Today sees the publication of surgeons’ death rates on the MyNHS website (see Guardian and BBC stories). The website presents full lists of surgeons by specialty alongside either blue circles with a large ‘OK’ inside, grey circles with question marks, or green circles with ticks, to reflect, respectively, whether the surgeons’ risk adjusted mortality (or other significant morbidity) falls within expected limits or is a negative or positive outlier. The important question here is whether these measures actually reflect surgeon quality.
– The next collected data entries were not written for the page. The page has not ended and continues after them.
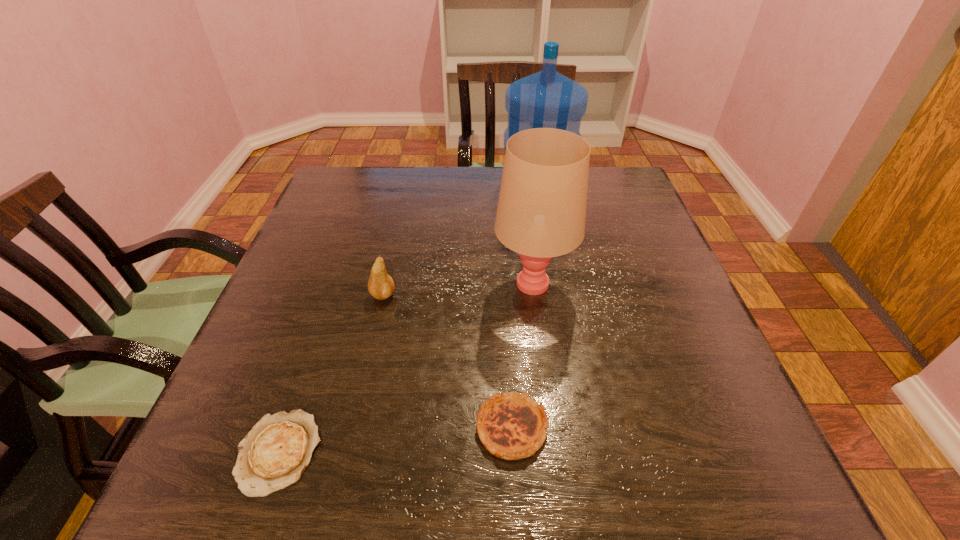 Identify the location of free space located on the back of the pear. (400, 217).

Identify the location of free space located on the back of the taller quiche. (503, 272).

You are a GUI agent. You are given a task and a screenshot of the screen. Output one action in this format:
    pyautogui.click(x=<x>, y=<y>)
    Task: Click on the free space located on the back of the leftmost object
    The image size is (960, 540).
    Given the screenshot: What is the action you would take?
    pyautogui.click(x=328, y=309)

Locate an element on the screen. The height and width of the screenshot is (540, 960). object located at the far edge is located at coordinates (547, 99).

In order to click on object situated at the left edge in this screenshot , I will do `click(273, 455)`.

Identify the location of object that is at the near left corner. Image resolution: width=960 pixels, height=540 pixels. (273, 455).

The height and width of the screenshot is (540, 960). Find the location of `vacant space at the far edge of the desktop`. vacant space at the far edge of the desktop is located at coordinates (487, 208).

Locate an element on the screen. The width and height of the screenshot is (960, 540). vacant space at the near edge is located at coordinates (646, 480).

The height and width of the screenshot is (540, 960). I want to click on free space at the left edge of the desktop, so click(285, 329).

In the image, there is a desktop. At what (x,y) coordinates should I click in order to perform the action: click on vacant space at the right edge. Please return your answer as a coordinate pair (x, y). Looking at the image, I should click on (612, 297).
This issue returns to the perennial question of measuring healthcare quality. In terms of surgeon quality, we should consider that a high quality surgeon is one which makes fewer errors, and as such causes fewer preventable adverse events. Deaths, or other adverse health outcomes, that would have occurred regardless of the responsible consultant cannot be attributed to variations in surgeon quality. Therefore, the question we should ask is whether risk-adjusted mortality is a good proxy for preventable mortality. Girling et al (2012) ask exactly this question in relation to case-mix adjusted hospital mortality and preventable mortality and conclude, ‘If 6% of hospital deaths are preventable (as suggested by the literature), the predictive value of the SMR can be no greater than 9%. This value could rise to 30%, if 15% of deaths are preventable.’ A similar argument applies to individual physicians.
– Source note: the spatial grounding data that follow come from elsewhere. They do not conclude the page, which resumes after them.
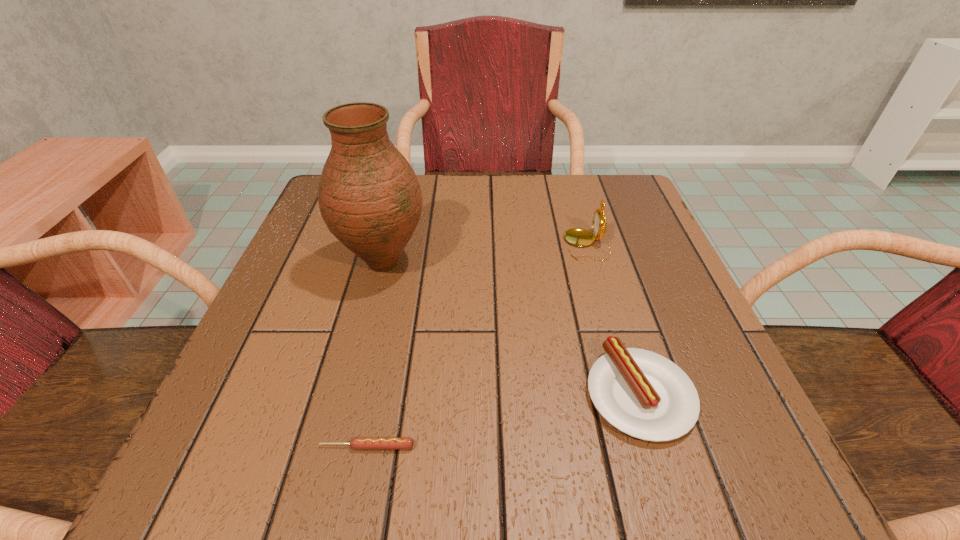 This screenshot has width=960, height=540. I want to click on vase, so click(369, 197).

This screenshot has width=960, height=540. Identify the location of the third shortest object. (580, 237).

This screenshot has width=960, height=540. I want to click on the taller sausage, so click(641, 393).

Find the location of a particular element. This screenshot has width=960, height=540. the right sausage is located at coordinates (641, 393).

This screenshot has width=960, height=540. In order to click on the left sausage in this screenshot , I will do pos(358,443).

Identify the location of the shorter sausage. This screenshot has width=960, height=540. (358, 443).

Find the location of `vacant region located on the back of the tallest object`. vacant region located on the back of the tallest object is located at coordinates (400, 195).

Where is `free space located on the face of the third shortest object`? The width and height of the screenshot is (960, 540). free space located on the face of the third shortest object is located at coordinates (462, 245).

Identify the location of free spot located 0.060m on the face of the third shortest object. The image size is (960, 540). point(536,245).

This screenshot has width=960, height=540. I want to click on free location located on the face of the third shortest object, so click(477, 245).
It is also important to ask what the consequences of publishing such data would be on patient and surgeon behaviour. In the latter case, surgeons may become more risk averse, avoiding cases in which there is a greater chance of non-preventable mortality since these cases would reflect badly against them. Indeed, speaking on this morning’s (Wednesday 19th November) Today programme, Ian Martin, from the Federation of Surgical Speciality Associations, suggested that there was anecdotal evidence indicating that this was the case. This is certainly not in the interests of the patient population. The publication of these data may also alter the way in which patients and surgeons are matched to one another, since patients will likely decide not to visit a surgeon with a high risk adjusted mortality rate. Yet, this altering of a specific surgeon’s case-mix resulting from patient choice, will mean that previous adjusted mortality rates will have poor predictive value for future adjusted mortality rates, and even less predictive value for preventable mortality.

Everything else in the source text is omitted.